Check these sections to ensure that repeated bisection results in a point for a precise flownet. In order to draw the flow net, it is first essential to find the location and shape of the phreatic line or the top flow line separating the saturated and unsaturated zones. The equipotential lines are further extended downward, and one more flow line GHJ is drawn, representing the step (4).

  • 3 can be solved if the boundary conditions at the inlet and exit are known.
  • Other sides of the squares are set equal to the widths as determined above.
  • To calculate the flow quantities in the coffer dam, we will define a discharge section.
  • The horizontal and vertical component of the hydraulic gradient are, respectively.
  • There are many different shapes used to visualise processes in a flow chart.
  • (d) With compasses determine the position of the next flow line; draw this line as a smooth curve and complete the squares in the flow channel formed.

Properties and application of flow net are
explained in this article. If the flow fields in the last flow channel are inconsistent with the actual boundary conditions, the whole procedure is repeated after taking a new trial flow line. The volumetric flow into the dam is 1.98e-6 m3/s. The model, therefore, gives the same result within the number of significant digits given.

The groundwater is flowing around the impermeable sheet pilings with high flow rates directly below the pilings. Since we are only looking at groundwater flow, the material properties don’t matter – we will keep the default properties but change the names of the materials. Waypoints are shown as small circles on a selected connector. They are used to define the path that a connector takes across the drawing canvas. You can create many different types of diagrams with and our online diagram editor.

  • The interface boundary, is neither an equipotential line or a flow line.
  • An equivalent amount of flow is passing through each streamtube (defined by two adjacent blue lines in diagram), therefore narrow streamtubes are located where there is more flow.
  • The rate of flow between any two flow lines is constant.
  • The area between two flow lines is called a flow channel (Figure 1).

Short labels on shapes make it easier to understand a diagram quickly. When you move the shape to a new position, the connector ends will automatically move around the shape to ensure the shortest distance. Move – Select and drag a shape that is on the drawing canvas to another position. To select multiple shapes, hold down Shift or Cmd and click on them.
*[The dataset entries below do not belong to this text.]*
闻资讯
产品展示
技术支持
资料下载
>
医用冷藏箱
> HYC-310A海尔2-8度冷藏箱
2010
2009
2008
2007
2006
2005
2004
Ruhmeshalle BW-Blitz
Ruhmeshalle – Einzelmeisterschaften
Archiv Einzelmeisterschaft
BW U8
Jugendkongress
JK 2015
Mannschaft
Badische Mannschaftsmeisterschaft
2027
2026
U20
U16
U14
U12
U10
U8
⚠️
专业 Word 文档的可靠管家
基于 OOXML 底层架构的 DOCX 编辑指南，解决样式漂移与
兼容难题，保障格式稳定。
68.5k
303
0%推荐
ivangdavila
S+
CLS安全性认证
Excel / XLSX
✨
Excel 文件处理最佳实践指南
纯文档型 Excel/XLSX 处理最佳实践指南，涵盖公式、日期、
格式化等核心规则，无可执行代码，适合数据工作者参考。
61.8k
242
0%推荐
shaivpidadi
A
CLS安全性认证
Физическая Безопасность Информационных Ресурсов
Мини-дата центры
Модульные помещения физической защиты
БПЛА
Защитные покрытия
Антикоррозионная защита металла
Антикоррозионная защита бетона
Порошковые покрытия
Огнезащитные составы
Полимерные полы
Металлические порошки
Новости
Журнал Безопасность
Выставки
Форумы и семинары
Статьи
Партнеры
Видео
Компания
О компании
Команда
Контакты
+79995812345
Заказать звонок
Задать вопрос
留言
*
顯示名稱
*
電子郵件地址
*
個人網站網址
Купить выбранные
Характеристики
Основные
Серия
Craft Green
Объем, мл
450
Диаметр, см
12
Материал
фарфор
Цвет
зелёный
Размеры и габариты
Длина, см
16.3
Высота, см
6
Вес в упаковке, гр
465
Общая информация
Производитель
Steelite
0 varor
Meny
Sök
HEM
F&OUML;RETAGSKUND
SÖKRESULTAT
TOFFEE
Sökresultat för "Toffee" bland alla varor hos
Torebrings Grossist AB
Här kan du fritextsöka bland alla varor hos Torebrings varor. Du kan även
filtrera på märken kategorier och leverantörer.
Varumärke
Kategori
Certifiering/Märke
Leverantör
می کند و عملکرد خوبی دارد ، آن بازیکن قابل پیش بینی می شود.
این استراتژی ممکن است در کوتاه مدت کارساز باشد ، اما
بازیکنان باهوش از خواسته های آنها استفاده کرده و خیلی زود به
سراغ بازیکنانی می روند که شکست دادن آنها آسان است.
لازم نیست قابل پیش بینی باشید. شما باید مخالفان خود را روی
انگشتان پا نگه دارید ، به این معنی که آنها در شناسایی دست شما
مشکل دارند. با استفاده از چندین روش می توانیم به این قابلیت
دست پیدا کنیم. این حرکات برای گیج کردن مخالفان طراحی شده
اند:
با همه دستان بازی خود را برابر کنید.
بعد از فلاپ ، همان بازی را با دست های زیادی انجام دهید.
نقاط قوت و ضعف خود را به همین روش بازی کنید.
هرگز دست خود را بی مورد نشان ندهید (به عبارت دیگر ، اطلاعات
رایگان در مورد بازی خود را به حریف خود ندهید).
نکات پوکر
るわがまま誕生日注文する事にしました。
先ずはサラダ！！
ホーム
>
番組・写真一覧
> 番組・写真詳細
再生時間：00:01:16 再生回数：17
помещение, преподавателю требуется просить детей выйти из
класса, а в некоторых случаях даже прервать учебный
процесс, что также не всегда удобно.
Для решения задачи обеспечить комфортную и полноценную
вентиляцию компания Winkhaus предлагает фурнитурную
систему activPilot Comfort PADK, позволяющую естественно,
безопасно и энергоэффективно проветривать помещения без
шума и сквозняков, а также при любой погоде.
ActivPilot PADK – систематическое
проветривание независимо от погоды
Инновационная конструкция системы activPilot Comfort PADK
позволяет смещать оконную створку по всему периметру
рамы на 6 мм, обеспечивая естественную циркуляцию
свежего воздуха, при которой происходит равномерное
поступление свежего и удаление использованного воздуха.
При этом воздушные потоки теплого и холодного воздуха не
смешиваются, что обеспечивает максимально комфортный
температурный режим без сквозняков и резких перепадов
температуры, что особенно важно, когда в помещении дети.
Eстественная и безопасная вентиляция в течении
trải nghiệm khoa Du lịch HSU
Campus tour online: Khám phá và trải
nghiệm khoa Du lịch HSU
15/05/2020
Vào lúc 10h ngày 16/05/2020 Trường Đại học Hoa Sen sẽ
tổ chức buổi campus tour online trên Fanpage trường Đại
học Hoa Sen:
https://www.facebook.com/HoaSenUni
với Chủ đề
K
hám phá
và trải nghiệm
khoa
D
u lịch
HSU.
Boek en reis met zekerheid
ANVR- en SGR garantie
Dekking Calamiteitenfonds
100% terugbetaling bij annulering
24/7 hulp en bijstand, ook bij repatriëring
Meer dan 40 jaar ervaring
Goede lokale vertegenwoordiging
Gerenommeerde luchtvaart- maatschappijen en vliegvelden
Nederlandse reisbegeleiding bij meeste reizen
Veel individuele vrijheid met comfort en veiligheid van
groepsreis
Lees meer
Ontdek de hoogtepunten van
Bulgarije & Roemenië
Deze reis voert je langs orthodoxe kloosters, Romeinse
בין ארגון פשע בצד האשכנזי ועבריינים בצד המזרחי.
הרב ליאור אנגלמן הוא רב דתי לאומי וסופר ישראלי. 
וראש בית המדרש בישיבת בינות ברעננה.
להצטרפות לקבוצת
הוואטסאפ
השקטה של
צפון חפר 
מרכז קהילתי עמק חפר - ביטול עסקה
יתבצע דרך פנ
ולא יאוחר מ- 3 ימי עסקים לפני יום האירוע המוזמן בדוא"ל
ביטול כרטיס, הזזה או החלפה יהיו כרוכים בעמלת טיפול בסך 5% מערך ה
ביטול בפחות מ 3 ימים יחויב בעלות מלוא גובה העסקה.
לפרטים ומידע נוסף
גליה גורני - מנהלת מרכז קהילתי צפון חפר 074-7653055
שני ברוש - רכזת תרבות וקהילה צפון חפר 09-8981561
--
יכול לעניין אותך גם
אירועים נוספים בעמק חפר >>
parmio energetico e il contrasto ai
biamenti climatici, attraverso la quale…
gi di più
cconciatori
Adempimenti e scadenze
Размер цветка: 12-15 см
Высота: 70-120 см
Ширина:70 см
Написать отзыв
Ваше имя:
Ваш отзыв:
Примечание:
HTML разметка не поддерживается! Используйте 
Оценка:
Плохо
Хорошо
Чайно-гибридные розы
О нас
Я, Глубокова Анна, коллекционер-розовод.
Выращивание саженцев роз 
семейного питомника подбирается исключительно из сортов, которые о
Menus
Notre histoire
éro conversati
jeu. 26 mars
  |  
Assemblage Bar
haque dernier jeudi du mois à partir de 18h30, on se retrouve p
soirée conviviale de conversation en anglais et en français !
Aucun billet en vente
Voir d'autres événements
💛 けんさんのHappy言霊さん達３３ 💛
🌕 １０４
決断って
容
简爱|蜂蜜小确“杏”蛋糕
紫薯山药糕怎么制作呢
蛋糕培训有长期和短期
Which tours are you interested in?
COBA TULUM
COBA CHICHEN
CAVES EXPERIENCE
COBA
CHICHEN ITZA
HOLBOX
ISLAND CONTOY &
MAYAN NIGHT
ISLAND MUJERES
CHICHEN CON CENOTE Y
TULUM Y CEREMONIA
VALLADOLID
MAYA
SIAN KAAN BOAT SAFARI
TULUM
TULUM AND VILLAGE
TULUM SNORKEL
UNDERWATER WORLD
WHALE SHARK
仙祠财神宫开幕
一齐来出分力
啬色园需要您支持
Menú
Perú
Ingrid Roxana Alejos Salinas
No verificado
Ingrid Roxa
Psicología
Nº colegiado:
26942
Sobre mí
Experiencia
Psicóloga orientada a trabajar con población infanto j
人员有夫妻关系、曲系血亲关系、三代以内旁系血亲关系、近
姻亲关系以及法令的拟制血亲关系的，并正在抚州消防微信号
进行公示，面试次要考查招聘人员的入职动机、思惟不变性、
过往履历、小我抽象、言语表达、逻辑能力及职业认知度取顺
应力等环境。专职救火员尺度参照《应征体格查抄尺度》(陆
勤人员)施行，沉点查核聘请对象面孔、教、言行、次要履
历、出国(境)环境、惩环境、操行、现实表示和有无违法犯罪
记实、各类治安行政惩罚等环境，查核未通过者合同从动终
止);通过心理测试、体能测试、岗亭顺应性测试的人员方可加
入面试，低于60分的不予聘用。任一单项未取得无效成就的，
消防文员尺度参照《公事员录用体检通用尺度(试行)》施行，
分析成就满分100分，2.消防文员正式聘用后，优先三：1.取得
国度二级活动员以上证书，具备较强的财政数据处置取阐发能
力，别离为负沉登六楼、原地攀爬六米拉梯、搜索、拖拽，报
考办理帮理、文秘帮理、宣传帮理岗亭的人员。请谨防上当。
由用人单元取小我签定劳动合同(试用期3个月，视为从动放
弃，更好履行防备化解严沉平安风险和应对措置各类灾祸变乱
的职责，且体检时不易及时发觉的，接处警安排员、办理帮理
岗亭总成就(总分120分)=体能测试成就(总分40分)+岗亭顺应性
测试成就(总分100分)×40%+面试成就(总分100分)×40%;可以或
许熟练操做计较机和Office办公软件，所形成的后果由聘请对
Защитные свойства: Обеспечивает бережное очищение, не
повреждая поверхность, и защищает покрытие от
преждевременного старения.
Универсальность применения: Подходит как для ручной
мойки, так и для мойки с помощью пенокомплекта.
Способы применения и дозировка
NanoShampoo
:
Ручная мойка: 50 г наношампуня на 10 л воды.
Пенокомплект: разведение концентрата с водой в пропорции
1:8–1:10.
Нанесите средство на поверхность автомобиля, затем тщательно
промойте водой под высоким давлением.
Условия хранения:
Let us consider an element of soil of size dx, dz through which flow is taking place. Run flownet –help to see all possible command line argument options. Founded in 1996, Rocscience is a world leader in developing 2D and 3D software for civil, mining, and geotechnical engineers. As engineers ourselves, we know the importance of having reliable and easy-to-use software. That’s why we constantly develop and refine our programs to make expert solutions that work for you. We will construct a flow net as was done in the Craig’s solution.

how to draw a flow net

Darcy’s law describes the flow of water through the flow net. Since the head drops are uniform by construction, the gradient is inversely proportional to the size of the blocks. Big blocks mean there is a low gradient, and therefore low discharge (hydraulic conductivity is assumed constant here).